WORK REQUIRED. Transcribe the data below in full, exactly.

* * * * *

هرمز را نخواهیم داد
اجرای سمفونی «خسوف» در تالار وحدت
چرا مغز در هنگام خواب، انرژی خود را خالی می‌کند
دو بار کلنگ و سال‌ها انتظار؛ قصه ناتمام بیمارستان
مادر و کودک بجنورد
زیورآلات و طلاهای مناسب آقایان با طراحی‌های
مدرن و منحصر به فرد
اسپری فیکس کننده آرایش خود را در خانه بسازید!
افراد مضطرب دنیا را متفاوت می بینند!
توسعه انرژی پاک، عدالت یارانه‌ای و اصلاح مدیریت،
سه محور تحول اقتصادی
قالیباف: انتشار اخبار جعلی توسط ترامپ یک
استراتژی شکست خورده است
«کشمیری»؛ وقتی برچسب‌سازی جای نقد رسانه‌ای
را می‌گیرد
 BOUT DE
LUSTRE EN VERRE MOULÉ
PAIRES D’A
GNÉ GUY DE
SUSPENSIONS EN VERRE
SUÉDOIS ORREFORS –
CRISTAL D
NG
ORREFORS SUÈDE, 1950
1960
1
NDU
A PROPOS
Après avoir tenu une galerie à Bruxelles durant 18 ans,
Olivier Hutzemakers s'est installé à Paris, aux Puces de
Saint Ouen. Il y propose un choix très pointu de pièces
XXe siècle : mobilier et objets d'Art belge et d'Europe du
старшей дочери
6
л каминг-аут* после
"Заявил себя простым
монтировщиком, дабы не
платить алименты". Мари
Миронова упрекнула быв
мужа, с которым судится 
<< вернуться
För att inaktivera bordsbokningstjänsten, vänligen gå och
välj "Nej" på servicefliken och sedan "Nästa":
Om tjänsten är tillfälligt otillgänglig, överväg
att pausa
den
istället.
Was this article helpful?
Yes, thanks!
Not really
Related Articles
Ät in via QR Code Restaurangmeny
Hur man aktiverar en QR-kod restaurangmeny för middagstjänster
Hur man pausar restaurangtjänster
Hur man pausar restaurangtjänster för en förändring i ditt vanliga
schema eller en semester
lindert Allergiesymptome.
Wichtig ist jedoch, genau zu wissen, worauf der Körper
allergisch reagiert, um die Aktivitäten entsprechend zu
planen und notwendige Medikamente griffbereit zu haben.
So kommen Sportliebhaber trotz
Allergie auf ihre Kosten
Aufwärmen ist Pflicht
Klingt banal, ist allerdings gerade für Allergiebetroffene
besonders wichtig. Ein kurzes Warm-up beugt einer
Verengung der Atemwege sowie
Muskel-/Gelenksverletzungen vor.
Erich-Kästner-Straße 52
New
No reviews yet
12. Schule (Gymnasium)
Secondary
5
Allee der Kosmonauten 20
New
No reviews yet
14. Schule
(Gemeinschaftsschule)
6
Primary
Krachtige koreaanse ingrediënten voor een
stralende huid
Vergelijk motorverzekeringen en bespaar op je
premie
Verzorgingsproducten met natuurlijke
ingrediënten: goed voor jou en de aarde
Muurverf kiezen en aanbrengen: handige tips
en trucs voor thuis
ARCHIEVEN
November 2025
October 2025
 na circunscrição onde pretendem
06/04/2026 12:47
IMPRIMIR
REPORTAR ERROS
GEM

* * * * *

WRITTEN REPLY.
هرمز را نخواهیم داد
اجرای سمفونی «خسوف» در تالار وحدت
چرا مغز در هنگام خواب، انرژی خود را خالی می‌کند
دو بار کلنگ و سال‌ها انتظار؛ قصه ناتمام بیمارستان
مادر و کودک بجنورد
زیورآلات و طلاهای مناسب آقایان با طراحی‌های
مدرن و منحصر به فرد
اسپری فیکس کننده آرایش خود را در خانه بسازید!
افراد مضطرب دنیا را متفاوت می بینند!
توسعه انرژی پاک، عدالت یارانه‌ای و اصلاح مدیریت،
سه محور تحول اقتصادی
قالیباف: انتشار اخبار جعلی توسط ترامپ یک
استراتژی شکست خورده است
«کشمیری»؛ وقتی برچسب‌سازی جای نقد رسانه‌ای
را می‌گیرد
 BOUT DE
LUSTRE EN VERRE MOULÉ
PAIRES D’A
GNÉ GUY DE
SUSPENSIONS EN VERRE
SUÉDOIS ORREFORS –
CRISTAL D
NG
ORREFORS SUÈDE, 1950
1960
1
NDU
A PROPOS
Après avoir tenu une galerie à Bruxelles durant 18 ans,
Olivier Hutzemakers s'est installé à Paris, aux Puces de
Saint Ouen. Il y propose un choix très pointu de pièces
XXe siècle : mobilier et objets d'Art belge et d'Europe du
старшей дочери
6
л каминг-аут* после
"Заявил себя простым
монтировщиком, дабы не
платить алименты". Мари
Миронова упрекнула быв
мужа, с которым судится 
<< вернуться
För att inaktivera bordsbokningstjänsten, vänligen gå och
välj "Nej" på servicefliken och sedan "Nästa":
Om tjänsten är tillfälligt otillgänglig, överväg
att pausa
den
istället.
Was this article helpful?
Yes, thanks!
Not really
Related Articles
Ät in via QR Code Restaurangmeny
Hur man aktiverar en QR-kod restaurangmeny för middagstjänster
Hur man pausar restaurangtjänster
Hur man pausar restaurangtjänster för en förändring i ditt vanliga
schema eller en semester
lindert Allergiesymptome.
Wichtig ist jedoch, genau zu wissen, worauf der Körper
allergisch reagiert, um die Aktivitäten entsprechend zu
planen und notwendige Medikamente griffbereit zu haben.
So kommen Sportliebhaber trotz
Allergie auf ihre Kosten
Aufwärmen ist Pflicht
Klingt banal, ist allerdings gerade für Allergiebetroffene
besonders wichtig. Ein kurzes Warm-up beugt einer
Verengung der Atemwege sowie
Muskel-/Gelenksverletzungen vor.
Erich-Kästner-Straße 52
New
No reviews yet
12. Schule (Gymnasium)
Secondary
5
Allee der Kosmonauten 20
New
No reviews yet
14. Schule
(Gemeinschaftsschule)
6
Primary
Krachtige koreaanse ingrediënten voor een
stralende huid
Vergelijk motorverzekeringen en bespaar op je
premie
Verzorgingsproducten met natuurlijke
ingrediënten: goed voor jou en de aarde
Muurverf kiezen en aanbrengen: handige tips
en trucs voor thuis
ARCHIEVEN
November 2025
October 2025
 na circunscrição onde pretendem
06/04/2026 12:47
IMPRIMIR
REPORTAR ERROS
GEM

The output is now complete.